For completeness, I also looked at VExUS, although it would not typically be pursued in a case like this where right atrial pressure appears normal. The hepatic vein Doppler looks normal with a dominant systolic wave compared to the diastolic wave. The portal vein flow is fairly continuous, and the internal jugular vein Doppler also shows a normal pattern with systolic and diastolic components in expected proportions. All of this is reassuring and does not suggest systemic venous congestion.

The interesting part is the intrarenal Doppler. The arterial waveform shows diminished diastolic flow → elevated resistive index. The venous signal is not very crisp, but it appears somewhat discontinuous, closer to a biphasic pattern. This is where contextual interpretation really matters. If one were to look only at the intrarenal venous pattern, it would be tempting to assume congestive nephropathy and push diuresis. But these findings can also be explained by persistent interstitial edema or intrinsic kidney injury, and the elevated resistive index supports that possibility. This is well described in the setting of acute tubular injury.

Putting it all together

This patient does not show sonographic features of overt volume depletion, and there is no evidence of pulmonary or systemic venous congestion. At the same time, the left-sided filling pressures appear to be elevated.

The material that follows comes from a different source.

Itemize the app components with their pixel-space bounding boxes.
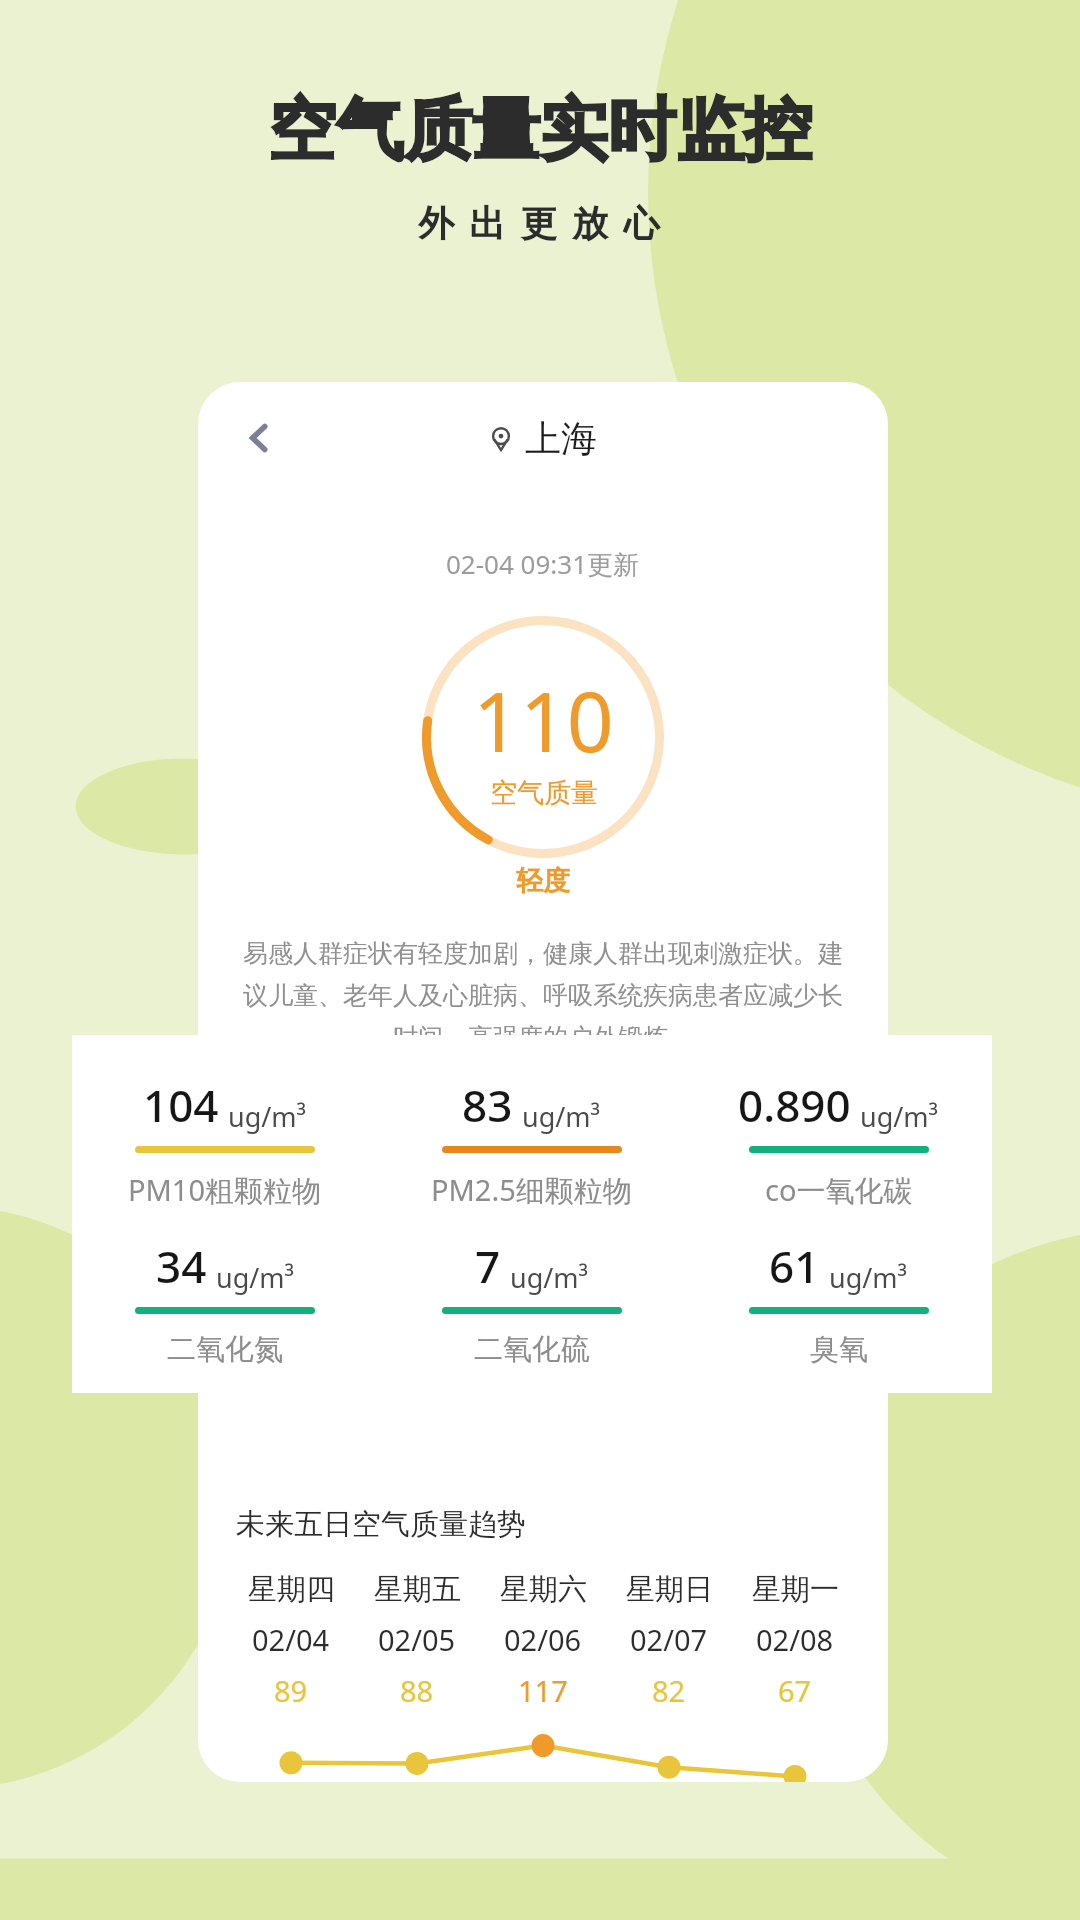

So where does that leave us? This is not a patient who needs fluids, but it is also not someone in whom I would push aggressive diuresis. A reasonable approach here is to continue gentle or maintenance level diuresis. However, the creatinine has worsened compared to yesterday, and the patient is on a calcineurin inhibitor, which already affects renal autoregulation. So, I would lean toward down-titrating diuretics. The overall picture suggests underlying tubular injury rather than a purely hemodynamic problem. And if that is the case, there is little value in adding further hemodynamic stress to the kidneys when it can be avoided.

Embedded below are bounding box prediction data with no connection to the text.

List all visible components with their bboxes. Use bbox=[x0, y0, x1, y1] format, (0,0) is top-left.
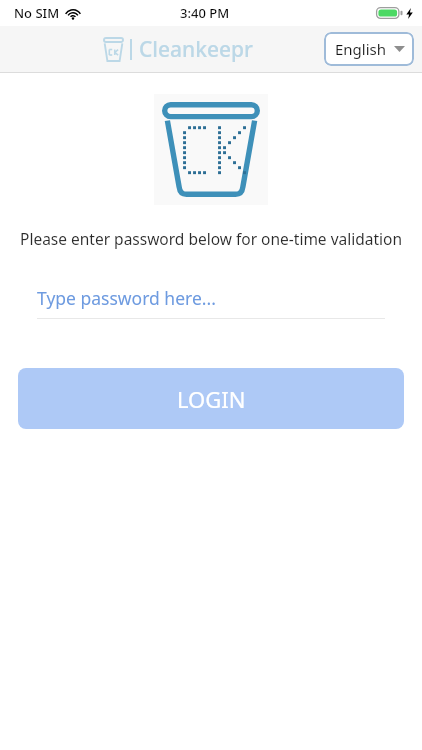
other: Cleankeepr logo bbox=[103, 37, 124, 62]
button[interactable]: LOGIN bbox=[18, 368, 404, 429]
staticText: LOGIN bbox=[177, 384, 246, 414]
staticText: Cleankeepr bbox=[139, 35, 253, 64]
button[interactable]: English bbox=[324, 32, 414, 66]
other: Cleankeepr logo bbox=[162, 102, 260, 197]
staticText: 3:40 PM bbox=[180, 4, 230, 22]
button[interactable]: Type password here... bbox=[37, 286, 385, 319]
staticText: English bbox=[335, 39, 387, 59]
staticText: No SIM bbox=[14, 4, 60, 22]
staticText: Please enter password below for one-time… bbox=[10, 228, 412, 249]
staticText: Type password here... bbox=[37, 286, 216, 310]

Time? The entire scan took me about 20 minutes, including setting up ECG leads. Of course, this level of detailed hemodynamic assessment is not needed for every patient. In a typical day, maybe 3-4 patients truly require all these parameters, so spending 15 to 20 minutes per patient feels worthwhile. An added benefit of doing POCUS is that it creates an opportunity to engage with the patient and explain what we are seeing in real-time. It also reduces cognitive load and improves diagnostic confidence. Instead of making empiric decisions, we are acting with a better understanding of the underlying physiology.